■ What you are asked to do: Write out again, exactly, the lines below starting at the one with "Kratzbaum stabil für große Katzen (126, 2480)" and ending at the one with "Төмендегі әлеуметтік желілері".

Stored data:
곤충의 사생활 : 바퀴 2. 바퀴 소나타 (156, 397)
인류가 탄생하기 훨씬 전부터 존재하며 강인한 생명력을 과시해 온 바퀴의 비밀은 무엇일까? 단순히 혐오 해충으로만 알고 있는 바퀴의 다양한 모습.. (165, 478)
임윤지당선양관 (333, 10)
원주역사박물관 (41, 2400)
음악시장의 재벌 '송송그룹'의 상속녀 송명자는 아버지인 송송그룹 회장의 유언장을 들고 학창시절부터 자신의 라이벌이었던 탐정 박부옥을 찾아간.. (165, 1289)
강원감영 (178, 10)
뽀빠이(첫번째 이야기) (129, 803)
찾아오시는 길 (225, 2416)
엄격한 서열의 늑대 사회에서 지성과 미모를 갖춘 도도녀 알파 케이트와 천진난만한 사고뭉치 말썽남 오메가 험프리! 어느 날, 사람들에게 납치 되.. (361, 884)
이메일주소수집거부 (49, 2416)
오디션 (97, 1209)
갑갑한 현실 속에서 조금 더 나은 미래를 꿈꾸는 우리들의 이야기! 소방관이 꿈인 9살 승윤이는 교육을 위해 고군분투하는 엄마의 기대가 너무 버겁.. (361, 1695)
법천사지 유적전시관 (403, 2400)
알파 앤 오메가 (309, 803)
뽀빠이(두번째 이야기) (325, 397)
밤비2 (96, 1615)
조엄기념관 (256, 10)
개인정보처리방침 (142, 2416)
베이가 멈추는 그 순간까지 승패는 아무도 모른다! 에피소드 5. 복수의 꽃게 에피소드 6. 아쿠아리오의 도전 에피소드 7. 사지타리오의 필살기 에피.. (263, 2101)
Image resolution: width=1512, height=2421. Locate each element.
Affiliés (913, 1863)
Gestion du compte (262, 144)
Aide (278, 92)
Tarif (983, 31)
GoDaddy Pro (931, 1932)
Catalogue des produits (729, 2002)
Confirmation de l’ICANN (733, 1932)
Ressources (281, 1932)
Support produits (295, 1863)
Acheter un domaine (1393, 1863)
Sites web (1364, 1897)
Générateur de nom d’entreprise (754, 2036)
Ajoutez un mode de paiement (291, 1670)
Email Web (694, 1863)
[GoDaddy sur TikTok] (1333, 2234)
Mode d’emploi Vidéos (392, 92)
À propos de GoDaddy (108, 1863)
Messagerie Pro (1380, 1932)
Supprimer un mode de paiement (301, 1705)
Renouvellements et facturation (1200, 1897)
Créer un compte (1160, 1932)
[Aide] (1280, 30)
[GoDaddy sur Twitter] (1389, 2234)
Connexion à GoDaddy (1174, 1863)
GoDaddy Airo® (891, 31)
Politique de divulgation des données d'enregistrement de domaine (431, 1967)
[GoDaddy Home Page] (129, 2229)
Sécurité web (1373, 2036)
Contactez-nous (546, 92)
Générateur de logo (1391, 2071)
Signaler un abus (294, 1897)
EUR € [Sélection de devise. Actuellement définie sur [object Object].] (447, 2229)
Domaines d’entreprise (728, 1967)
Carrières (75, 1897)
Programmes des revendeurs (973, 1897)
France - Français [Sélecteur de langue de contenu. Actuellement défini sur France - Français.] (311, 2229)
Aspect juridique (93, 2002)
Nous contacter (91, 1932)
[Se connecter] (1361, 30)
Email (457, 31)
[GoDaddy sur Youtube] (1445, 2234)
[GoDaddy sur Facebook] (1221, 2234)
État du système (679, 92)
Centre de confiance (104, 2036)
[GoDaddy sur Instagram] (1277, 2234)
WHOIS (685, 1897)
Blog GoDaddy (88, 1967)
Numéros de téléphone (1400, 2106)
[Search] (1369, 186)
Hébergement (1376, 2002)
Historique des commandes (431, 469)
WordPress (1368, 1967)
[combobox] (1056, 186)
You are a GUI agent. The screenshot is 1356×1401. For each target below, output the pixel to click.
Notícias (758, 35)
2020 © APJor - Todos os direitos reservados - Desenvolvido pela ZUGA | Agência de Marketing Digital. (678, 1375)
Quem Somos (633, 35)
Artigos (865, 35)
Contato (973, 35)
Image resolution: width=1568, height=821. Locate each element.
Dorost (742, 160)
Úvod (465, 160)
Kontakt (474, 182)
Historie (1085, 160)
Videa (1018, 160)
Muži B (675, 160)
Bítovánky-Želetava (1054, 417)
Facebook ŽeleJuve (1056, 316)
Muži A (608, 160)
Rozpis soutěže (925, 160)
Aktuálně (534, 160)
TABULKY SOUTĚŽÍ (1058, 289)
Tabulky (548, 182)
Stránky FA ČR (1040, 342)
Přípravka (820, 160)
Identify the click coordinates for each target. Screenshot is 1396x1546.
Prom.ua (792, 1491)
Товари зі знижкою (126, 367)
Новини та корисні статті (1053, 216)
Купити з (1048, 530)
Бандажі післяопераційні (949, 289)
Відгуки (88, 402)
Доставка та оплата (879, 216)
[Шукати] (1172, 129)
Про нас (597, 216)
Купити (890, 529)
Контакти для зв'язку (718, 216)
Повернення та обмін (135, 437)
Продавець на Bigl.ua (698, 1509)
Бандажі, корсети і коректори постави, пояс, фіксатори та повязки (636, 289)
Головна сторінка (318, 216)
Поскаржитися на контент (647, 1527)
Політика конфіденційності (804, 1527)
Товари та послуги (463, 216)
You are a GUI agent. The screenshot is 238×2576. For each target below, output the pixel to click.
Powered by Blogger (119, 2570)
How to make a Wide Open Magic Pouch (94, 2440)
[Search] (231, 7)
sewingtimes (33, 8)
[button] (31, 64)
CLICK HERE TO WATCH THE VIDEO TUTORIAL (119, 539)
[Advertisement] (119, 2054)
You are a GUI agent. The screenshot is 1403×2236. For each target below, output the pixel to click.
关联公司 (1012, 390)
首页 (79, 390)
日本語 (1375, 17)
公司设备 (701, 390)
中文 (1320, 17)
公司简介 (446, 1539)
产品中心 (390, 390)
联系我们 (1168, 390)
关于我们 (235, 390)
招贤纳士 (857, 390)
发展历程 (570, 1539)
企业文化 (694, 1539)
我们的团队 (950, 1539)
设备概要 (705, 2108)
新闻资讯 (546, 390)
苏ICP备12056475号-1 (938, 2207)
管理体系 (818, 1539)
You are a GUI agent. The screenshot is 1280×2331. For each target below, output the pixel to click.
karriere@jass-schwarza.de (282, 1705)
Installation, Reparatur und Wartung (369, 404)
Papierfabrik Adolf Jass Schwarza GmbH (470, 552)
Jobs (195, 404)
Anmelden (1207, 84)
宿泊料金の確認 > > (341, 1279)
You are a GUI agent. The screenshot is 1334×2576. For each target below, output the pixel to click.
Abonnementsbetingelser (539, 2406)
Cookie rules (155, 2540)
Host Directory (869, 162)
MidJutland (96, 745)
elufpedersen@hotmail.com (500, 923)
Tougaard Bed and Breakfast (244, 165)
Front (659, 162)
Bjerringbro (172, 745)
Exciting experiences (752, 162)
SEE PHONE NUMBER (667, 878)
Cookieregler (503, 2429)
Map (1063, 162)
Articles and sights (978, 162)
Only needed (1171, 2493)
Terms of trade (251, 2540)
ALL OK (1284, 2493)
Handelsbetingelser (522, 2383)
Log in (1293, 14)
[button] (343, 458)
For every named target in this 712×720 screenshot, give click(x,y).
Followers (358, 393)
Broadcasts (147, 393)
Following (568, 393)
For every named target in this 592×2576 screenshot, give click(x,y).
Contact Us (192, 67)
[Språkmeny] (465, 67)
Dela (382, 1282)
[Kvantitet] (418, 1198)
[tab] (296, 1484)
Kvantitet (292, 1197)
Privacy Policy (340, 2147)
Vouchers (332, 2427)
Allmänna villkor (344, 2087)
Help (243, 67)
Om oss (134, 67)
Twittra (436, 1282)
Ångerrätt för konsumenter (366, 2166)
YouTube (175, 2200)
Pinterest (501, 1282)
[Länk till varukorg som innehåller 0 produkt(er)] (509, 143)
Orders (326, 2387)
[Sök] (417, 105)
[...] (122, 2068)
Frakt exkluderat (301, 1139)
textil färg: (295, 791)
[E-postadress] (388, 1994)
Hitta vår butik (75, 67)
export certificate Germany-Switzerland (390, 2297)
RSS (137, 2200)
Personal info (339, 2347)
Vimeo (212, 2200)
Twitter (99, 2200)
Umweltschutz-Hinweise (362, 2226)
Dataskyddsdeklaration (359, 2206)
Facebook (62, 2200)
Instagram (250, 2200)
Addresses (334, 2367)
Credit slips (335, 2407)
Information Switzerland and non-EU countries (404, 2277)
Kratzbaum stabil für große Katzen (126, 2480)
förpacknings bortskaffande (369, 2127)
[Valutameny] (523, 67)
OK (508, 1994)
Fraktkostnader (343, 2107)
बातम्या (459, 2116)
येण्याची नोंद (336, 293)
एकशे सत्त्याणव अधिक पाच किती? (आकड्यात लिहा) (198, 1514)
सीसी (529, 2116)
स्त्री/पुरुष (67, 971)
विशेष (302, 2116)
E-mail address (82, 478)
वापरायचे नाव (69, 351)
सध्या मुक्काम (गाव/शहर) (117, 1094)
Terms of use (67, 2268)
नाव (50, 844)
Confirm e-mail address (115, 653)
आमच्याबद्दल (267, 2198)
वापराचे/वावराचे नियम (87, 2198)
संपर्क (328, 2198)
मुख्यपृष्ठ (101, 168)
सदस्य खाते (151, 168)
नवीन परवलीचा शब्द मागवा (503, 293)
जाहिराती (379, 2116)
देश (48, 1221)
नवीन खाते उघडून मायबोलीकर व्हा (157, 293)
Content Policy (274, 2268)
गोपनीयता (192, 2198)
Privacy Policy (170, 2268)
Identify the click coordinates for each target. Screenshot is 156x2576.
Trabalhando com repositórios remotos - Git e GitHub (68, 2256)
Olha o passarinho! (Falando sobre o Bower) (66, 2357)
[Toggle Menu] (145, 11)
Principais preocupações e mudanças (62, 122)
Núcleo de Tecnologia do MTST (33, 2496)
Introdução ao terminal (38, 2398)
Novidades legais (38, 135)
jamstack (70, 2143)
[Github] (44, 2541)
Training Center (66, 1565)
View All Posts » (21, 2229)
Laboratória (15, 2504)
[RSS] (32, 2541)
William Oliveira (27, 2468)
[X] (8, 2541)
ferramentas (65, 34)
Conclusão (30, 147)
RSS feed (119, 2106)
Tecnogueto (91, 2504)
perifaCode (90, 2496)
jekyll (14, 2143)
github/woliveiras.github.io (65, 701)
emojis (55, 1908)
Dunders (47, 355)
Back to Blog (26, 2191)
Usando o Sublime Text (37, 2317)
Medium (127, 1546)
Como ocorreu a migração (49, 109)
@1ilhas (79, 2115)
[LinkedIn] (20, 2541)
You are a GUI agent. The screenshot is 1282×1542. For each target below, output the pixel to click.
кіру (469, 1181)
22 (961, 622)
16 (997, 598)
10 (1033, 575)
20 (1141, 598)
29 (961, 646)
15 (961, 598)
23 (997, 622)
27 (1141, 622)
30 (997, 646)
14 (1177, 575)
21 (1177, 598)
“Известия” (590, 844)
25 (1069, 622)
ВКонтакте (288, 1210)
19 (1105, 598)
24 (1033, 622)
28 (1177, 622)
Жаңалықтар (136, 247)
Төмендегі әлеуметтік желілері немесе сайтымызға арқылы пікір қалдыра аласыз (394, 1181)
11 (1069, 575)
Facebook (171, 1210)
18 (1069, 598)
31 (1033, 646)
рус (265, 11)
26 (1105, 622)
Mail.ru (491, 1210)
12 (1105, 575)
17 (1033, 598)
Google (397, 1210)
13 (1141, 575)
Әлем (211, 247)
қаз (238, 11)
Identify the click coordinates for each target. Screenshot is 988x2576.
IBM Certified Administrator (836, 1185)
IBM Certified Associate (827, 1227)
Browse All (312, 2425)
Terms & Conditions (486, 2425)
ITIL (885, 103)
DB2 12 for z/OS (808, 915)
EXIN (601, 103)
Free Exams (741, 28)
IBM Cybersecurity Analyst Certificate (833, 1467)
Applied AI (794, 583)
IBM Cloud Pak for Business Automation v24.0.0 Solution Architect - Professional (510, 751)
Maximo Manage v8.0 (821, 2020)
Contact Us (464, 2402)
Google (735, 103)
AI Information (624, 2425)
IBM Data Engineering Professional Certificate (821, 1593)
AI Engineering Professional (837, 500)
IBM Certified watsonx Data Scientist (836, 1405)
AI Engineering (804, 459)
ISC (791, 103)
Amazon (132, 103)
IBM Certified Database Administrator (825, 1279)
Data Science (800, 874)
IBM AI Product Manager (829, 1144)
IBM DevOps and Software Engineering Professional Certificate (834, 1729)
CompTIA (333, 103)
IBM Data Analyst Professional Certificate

■ Task output:
Kratzbaum stabil für große Katzen (126, 2480)
förpacknings bortskaffande (369, 2127)
[Valutameny] (523, 67)
OK (508, 1994)
Fraktkostnader (343, 2107)
बातम्या (459, 2116)
येण्याची नोंद (336, 293)
एकशे सत्त्याणव अधिक पाच किती? (आकड्यात लिहा) (198, 1514)
सीसी (529, 2116)
स्त्री/पुरुष (67, 971)
विशेष (302, 2116)
E-mail address (82, 478)
वापरायचे नाव (69, 351)
सध्या मुक्काम (गाव/शहर) (117, 1094)
Terms of use (67, 2268)
नाव (50, 844)
Confirm e-mail address (115, 653)
आमच्याबद्दल (267, 2198)
वापराचे/वावराचे नियम (87, 2198)
संपर्क (328, 2198)
मुख्यपृष्ठ (101, 168)
सदस्य खाते (151, 168)
नवीन परवलीचा शब्द मागवा (503, 293)
जाहिराती (379, 2116)
देश (48, 1221)
नवीन खाते उघडून मायबोलीकर व्हा (157, 293)
Content Policy (274, 2268)
गोपनीयता (192, 2198)
Privacy Policy (170, 2268)
Identify the click coordinates for each target. Screenshot is 156x2576.
Trabalhando com repositórios remotos - Git e GitHub (68, 2256)
Olha o passarinho! (Falando sobre o Bower) (66, 2357)
[Toggle Menu] (145, 11)
Principais preocupações e mudanças (62, 122)
Núcleo de Tecnologia do MTST (33, 2496)
Introdução ao terminal (38, 2398)
Novidades legais (38, 135)
jamstack (70, 2143)
[Github] (44, 2541)
Training Center (66, 1565)
View All Posts » (21, 2229)
Laboratória (15, 2504)
[RSS] (32, 2541)
William Oliveira (27, 2468)
[X] (8, 2541)
ferramentas (65, 34)
Conclusão (30, 147)
RSS feed (119, 2106)
Tecnogueto (91, 2504)
perifaCode (90, 2496)
jekyll (14, 2143)
github/woliveiras.github.io (65, 701)
emojis (55, 1908)
Dunders (47, 355)
Back to Blog (26, 2191)
Usando o Sublime Text (37, 2317)
Medium (127, 1546)
Como ocorreu a migração (49, 109)
@1ilhas (79, 2115)
[LinkedIn] (20, 2541)
You are a GUI agent. The screenshot is 1282×1542. For each target below, output the pixel to click.
кіру (469, 1181)
22 (961, 622)
16 (997, 598)
10 (1033, 575)
20 (1141, 598)
29 (961, 646)
15 (961, 598)
23 (997, 622)
27 (1141, 622)
30 (997, 646)
14 (1177, 575)
21 (1177, 598)
“Известия” (590, 844)
25 (1069, 622)
ВКонтакте (288, 1210)
19 (1105, 598)
24 (1033, 622)
28 (1177, 622)
Жаңалықтар (136, 247)
Төмендегі әлеуметтік желілері немесе сайтымызға арқылы пікір қалдыра аласыз (394, 1181)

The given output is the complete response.